Tuesday, June 23, 2015

MORE SITCOM THOUGHTS

My favourite genre of comedy is the sitcom. I think that applies to about 95% of people.
Sure we can love paying $200 to see Robin Williams or Billy Connolly. (Once in a life time experience)
Sure we love going to the flicks to see a good comedy movie and it rarely happens. ( Most comedy movies stink)
Sure we get big belly laughs from the great comedy sketches of great sketch comedians. (But we can't watch them over and over again)
But sitcoms are like our best friends.

I don't like defining sitcom. I consider half hour comedy shows in which we get to know the characters as sitcoms. So GET SMART to me is a sitcom. (yer it's satire but it's the format)

Australia doesn't do good sitcoms and there's a simple reason why.
But I digress. I've come up with a great sitcom idea and think it could be a success but here's what it needs.

For the purpose of this article I'll call it AUSSIE FAMILY (that's not the title)
AUSSIE FAMILY if gone through the procedure of every other Aussies comedy will fail no matter how good I think it's potential is.

So back to the heading.
HOW TO MAKE A SUCCESSFUL AUSSIE SITCOM?

1. Take all the key elements from the best U.S comedies. Not the British. The British don't seem how to nail a punchline.

2 Get all the best comedy writers in Australia on board. Have 20-30 writers if need be.
Australian comedies fail because of our "closed shop" mentality. We are too protective, which means scared of our project being shared.

3 Get an American from a successful sitcom to be the script editor or supervisor.

4 Forget about creating characters as such , create funny lines of a certain style for each character. Then their characters will evolve from the their lines. Look at Carla in CHEERS she evolved from just being a wise cracker.

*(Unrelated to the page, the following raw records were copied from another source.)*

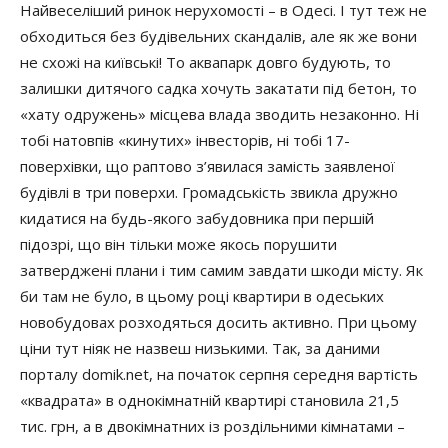
Найвеселіший ринок нерухомості – в Одесі. І тут теж не
обходиться без будівельних скандалів, але як же вони
не схожі на київські! То аквапарк довго будують, то
залишки дитячого садка хочуть закатати під бетон, то
«хату одружень» місцева влада зводить незаконно. Ні
тобі натовпів «кинутих» інвесторів, ні тобі
17-
поверхівки, що
раптово з’явилася замість заявленої
будівлі в три поверхи. Громадськість звикла дружно
кидатися на будь-якого забудовника при першій
підозрі, що він тільки може якось порушити
затверджені плани і тим самим завдати шкоди місту. Як
би там не було, в цьому році квартири в одеських
новобудовах розходяться досить активно. При цьому
ціни тут ніяк не назвеш низькими. Так, за даними
порталу domik.net, на початок серпня середня вартість
«квадрата» в однокімнатній квартирі становила 21,5
тис. грн, а в двокімнатних із роздільними кімнатами –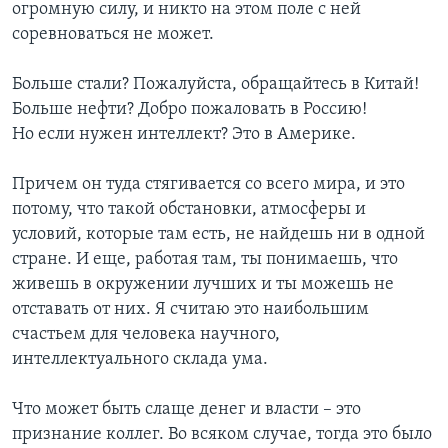
огромную силу, и никто на этом поле с ней
соревноваться не может.
Больше стали? Пожалуйста, обращайтесь в Китай!
Больше нефти? Добро пожаловать в Россию!
Но если нужен интеллект? Это в Америке.
Причем он туда стягивается со всего мира, и это
потому, что такой обстановки, атмосферы и
условий, которые там есть, не найдешь ни в одной
стране. И еще, работая там, ты понимаешь, что
живешь в окружении лучших и ты можешь не
отставать от них. Я считаю это наибольшим
счастьем для человека научного,
интеллектуального склада ума.
Что может быть слаще денег и власти – это
признание коллег. Во всяком случае, тогда это было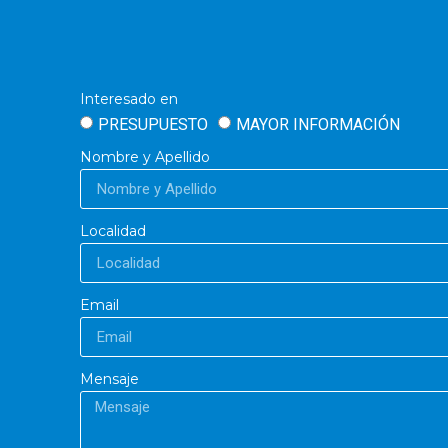
Interesado en
PRESUPUESTO
MAYOR INFORMACIÓN
Nombre y Apellido
Localidad
Email
Mensaje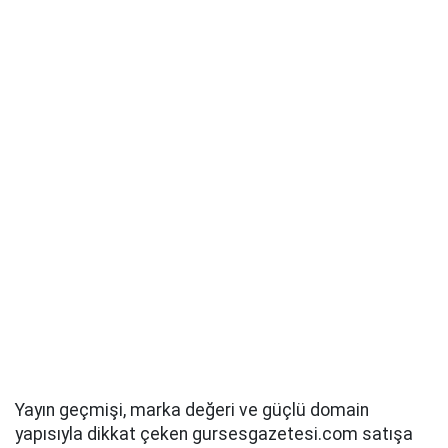
Yayın geçmişi, marka değeri ve güçlü domain
yapısıyla dikkat çeken gursesgazetesi.com satışa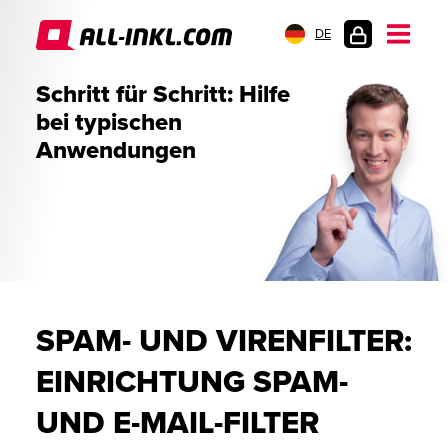
DE
KUNDENLOGIN
Schritt für Schritt: Hilfe
bei typischen
Anwendungen
SPAM- UND VIRENFILTER:
EINRICHTUNG SPAM-
UND E-MAIL-FILTER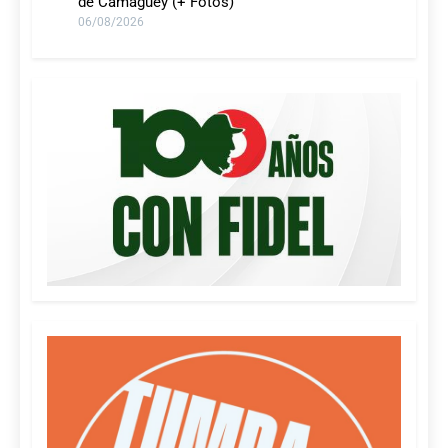
de Camagüey (+ Fotos)
06/08/2026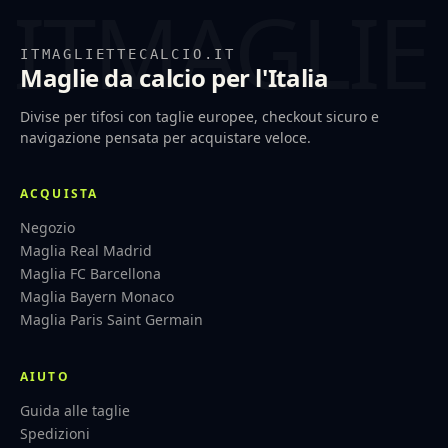
ITMAGLIETTECALCIO.IT
Maglie da calcio per l'Italia
Divise per tifosi con taglie europee, checkout sicuro e
navigazione pensata per acquistare veloce.
ACQUISTA
Negozio
Maglia Real Madrid
Maglia FC Barcellona
Maglia Bayern Monaco
Maglia Paris Saint Germain
AIUTO
Guida alle taglie
Spedizioni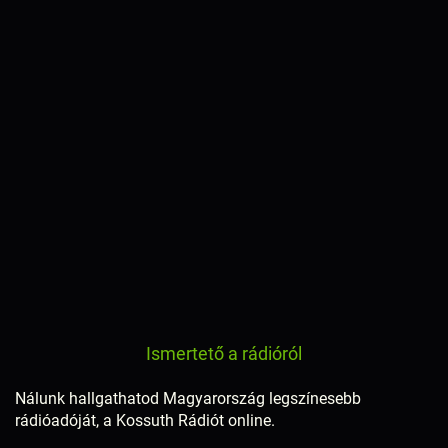
Ismertető a rádióról
Nálunk hallgathatod Magyarország legszínesebb
rádióadóját, a Kossuth Rádiót online.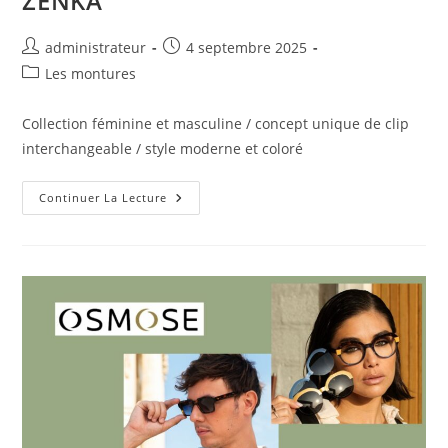
ZENKA
administrateur
4 septembre 2025
Les montures
Collection féminine et masculine / concept unique de clip
interchangeable / style moderne et coloré
Continuer La Lecture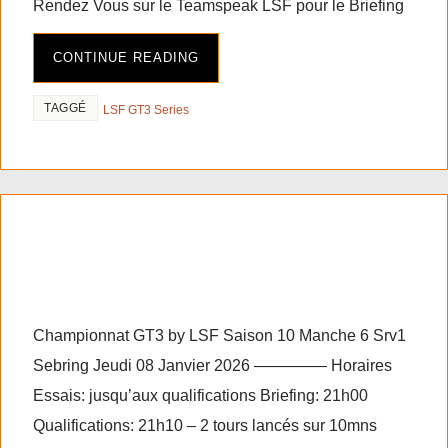
Rendez Vous sur le Teamspeak LSF pour le Briefing
CONTINUE READING
TAGGÉ
LSF GT3 Series
RF2 GT3 series saison 10
manche 6 Srv1
Championnat GT3 by LSF Saison 10 Manche 6 Srv1
Sebring Jeudi 08 Janvier 2026 ————– Horaires
Essais: jusqu’aux qualifications Briefing: 21h00
Qualifications: 21h10 – 2 tours lancés sur 10mns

5 Every character must have an angle no matter how small. The perfect example is Larry in NEWHART. 

 6 The characters all live in the now, the past is not part of the sitcom world.
e.g CHEERS Sam had a brother. His appearance in one episode was the extent of his involvement. Never mentioned before, never mentioned after. Same with Ted Baxter in Mary Tyler Moore Show.

GUEST STARS
Not a big thing in U.S sitcoms but for Australian sitcoms it's necessary.

That's most of my ingredients for an Aussie Sitcom.